* [Assignment]: The response should be an exact transcription of the data below, free of images.

* [Provided data]:
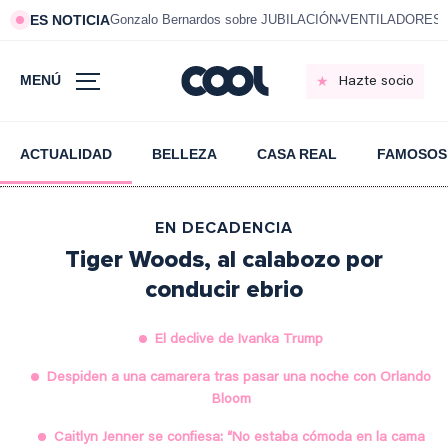
ES NOTICIA
Gonzalo Bernardos sobre JUBILACIÓN
VENTILADORES e
MENÚ
Hazte socio
ACTUALIDAD
BELLEZA
CASA REAL
FAMOSOS
EN DECADENCIA
Tiger Woods, al calabozo por
conducir ebrio
El declive de Ivanka Trump
Despiden a una camarera tras pasar una noche con Orlando
Bloom
Caitlyn Jenner se confiesa: “No estaba cómoda en la cama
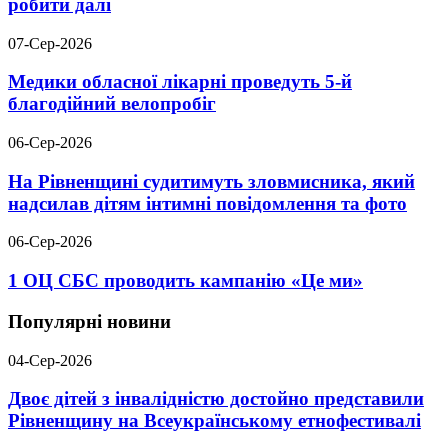
робити далі
07-Сер-2026
Медики обласної лікарні проведуть 5-й
благодійний велопробіг
06-Сер-2026
На Рівненщині судитимуть зловмисника, який
надсилав дітям інтимні повідомлення та фото
06-Сер-2026
1 ОЦ СБС проводить кампанію «Це ми»
Популярні новини
04-Сер-2026
Двоє дітей з інвалідністю достойно представили
Рівненщину на Всеукраїнському етнофестивалі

* [Task output]:
ES NOTICIA
Gonzalo Bernardos sobre JUBILACIÓN
VENTILADORES e
MENÚ
Hazte socio
ACTUALIDAD
BELLEZA
CASA REAL
FAMOSOS
EN DECADENCIA
Tiger Woods, al calabozo por
conducir ebrio
El declive de Ivanka Trump
Despiden a una camarera tras pasar una noche con Orlando
Bloom
Caitlyn Jenner se confiesa: “No estaba cómoda en la cama
робити далі
07-Сер-2026
Медики обласної лікарні проведуть 5-й
благодійний велопробіг
06-Сер-2026
На Рівненщині судитимуть зловмисника, який
надсилав дітям інтимні повідомлення та фото
06-Сер-2026
1 ОЦ СБС проводить кампанію «Це ми»
Популярні новини
04-Сер-2026
Двоє дітей з інвалідністю достойно представили
Рівненщину на Всеукраїнському етнофестивалі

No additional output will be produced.